Differential Mortliaty
To quantitatively compare latent mortality of transported juvenile Chinook salmon to that of in-river migrating ones, Marmorek and Peters (1998) developed a simple model for differential mortality (D). First, the survival rate in the ocean (O) can be determined by dividing the SAR by the juvenile survival (S) for transported (T) fish (i.e.  SOT = SART/ST) and for in-river (I) migrating fish (i.e.  SOI = SARI/SI). The ratio of ocean survival of transported fish to that of in-river migrating fish is D = SOT/SOI.  D with a value less than 1 represents higher latent mortality in transported fish than in in-river migrating fish.  D for the SAR from Bonneville Dam to Lower Granite Dam from 1997 to 1999 was 0.62 (Bouwes et al. 2001). For the SAR of transported fish from Lower Granite Dam, the mean from 1997 to 1999 was 0.77. Overall, the geometric mean of D from 1994 to 2003 (excluding 2001) was 0.48 (Berggren et al. 2005).

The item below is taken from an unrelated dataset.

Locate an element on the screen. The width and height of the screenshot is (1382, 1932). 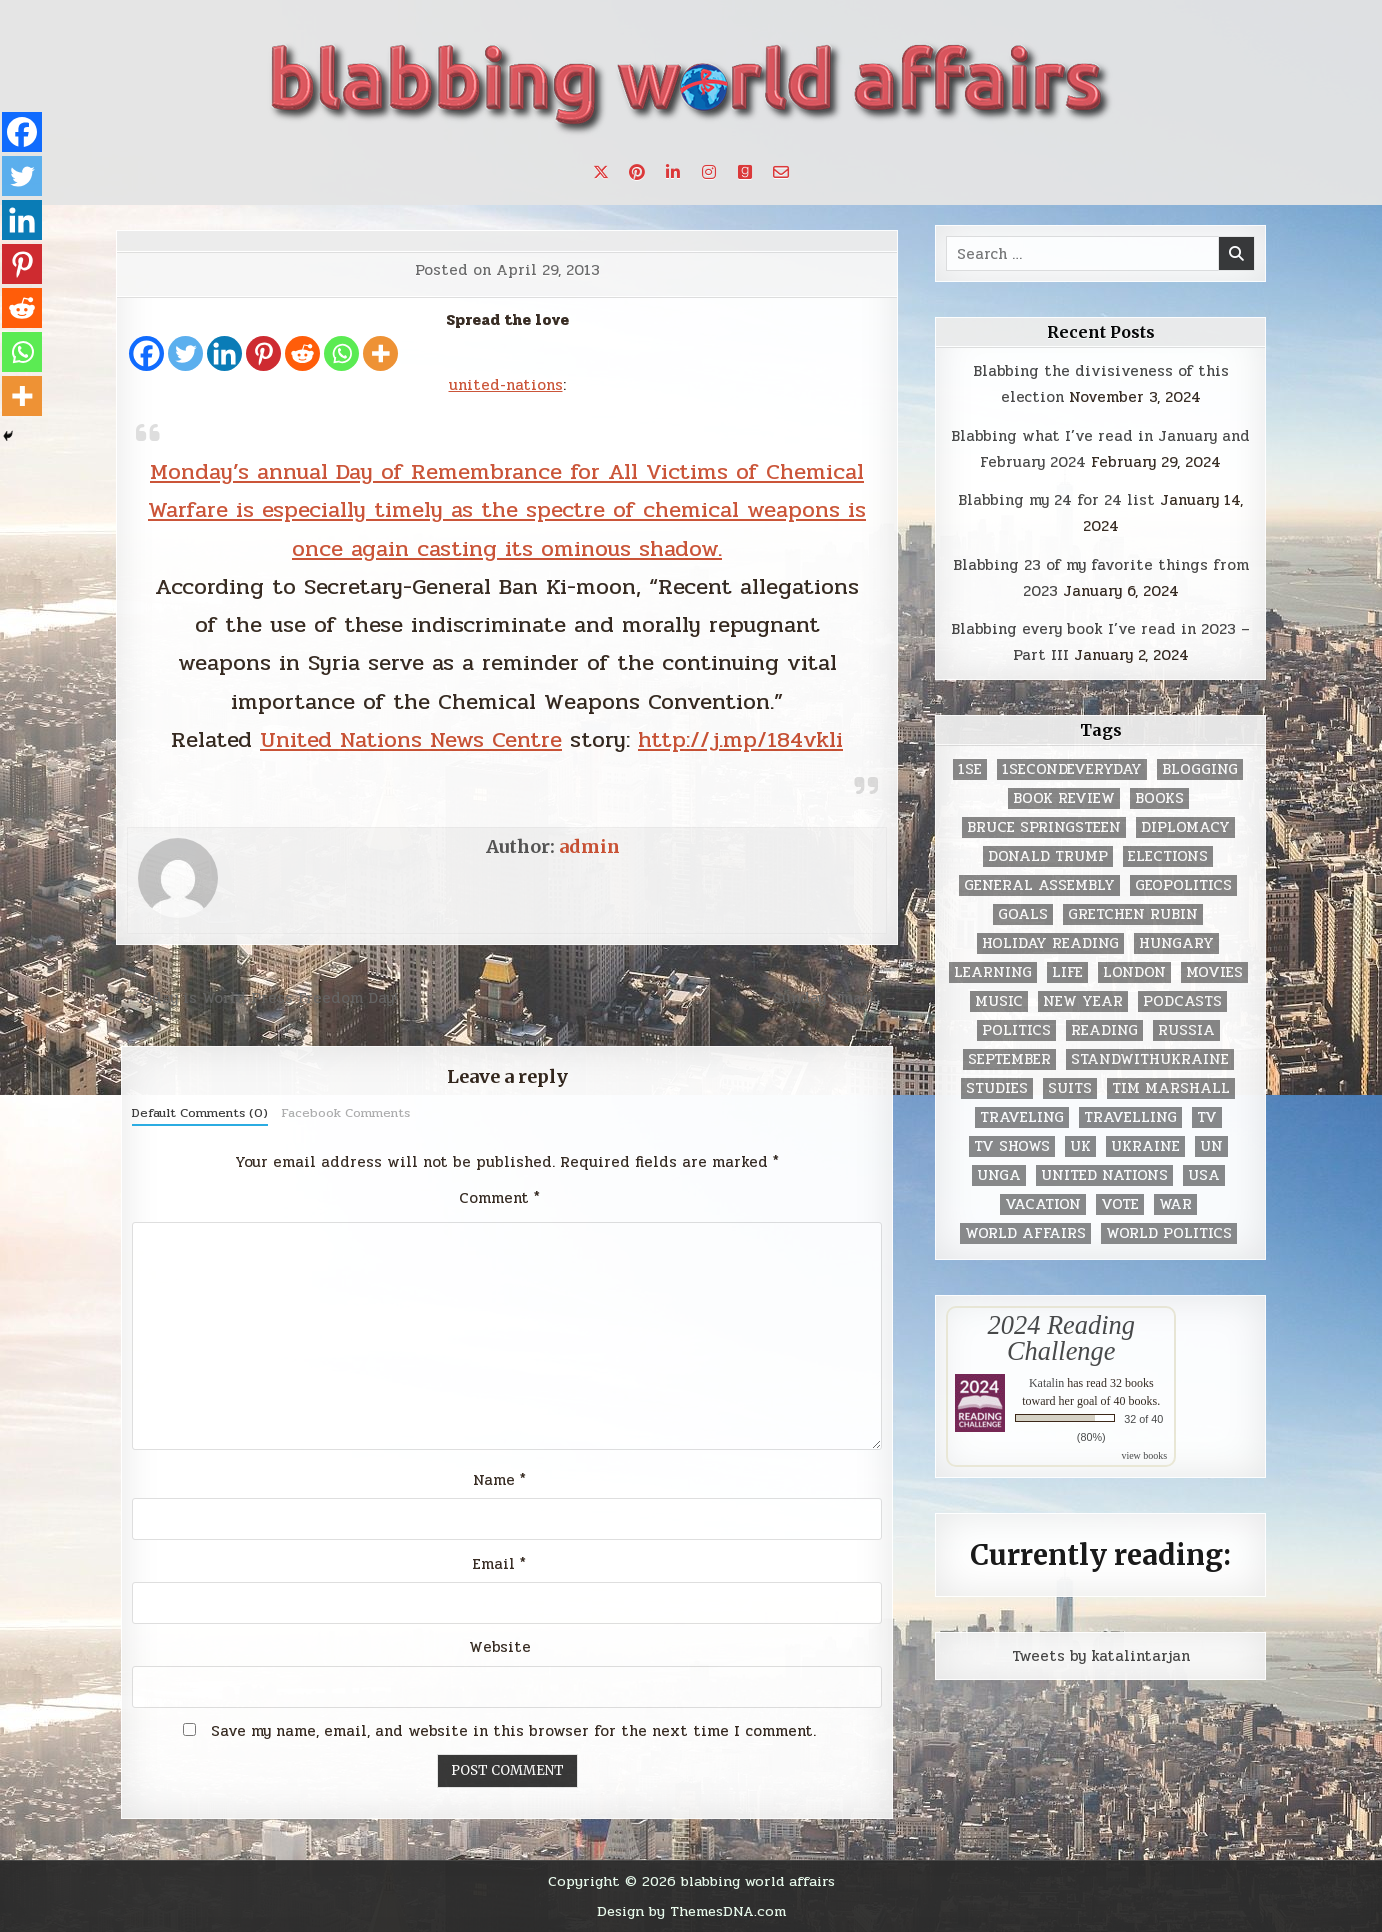
TV [TV (2 items)] is located at coordinates (1207, 1117).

The lower SARs of transported fish relative to in-river migrants is thought to be caused by latent mortality.

Indices of mortality
Determining indices of latent mortality can be difficult. Stress can be exhibited at the organismal level with stress hormones (generalized stress response), or at the cellular level with stress proteins (cellular stress response, Hightower 1991). Stress and resistance to stress has been measured by cortisol, catecholamines, blood glucose, and heat shock proteins to name a few (Bonga 1997, Feder and Hofman 1999). I chose to explore heat shock protein 70kDa as a potential indicator of stress.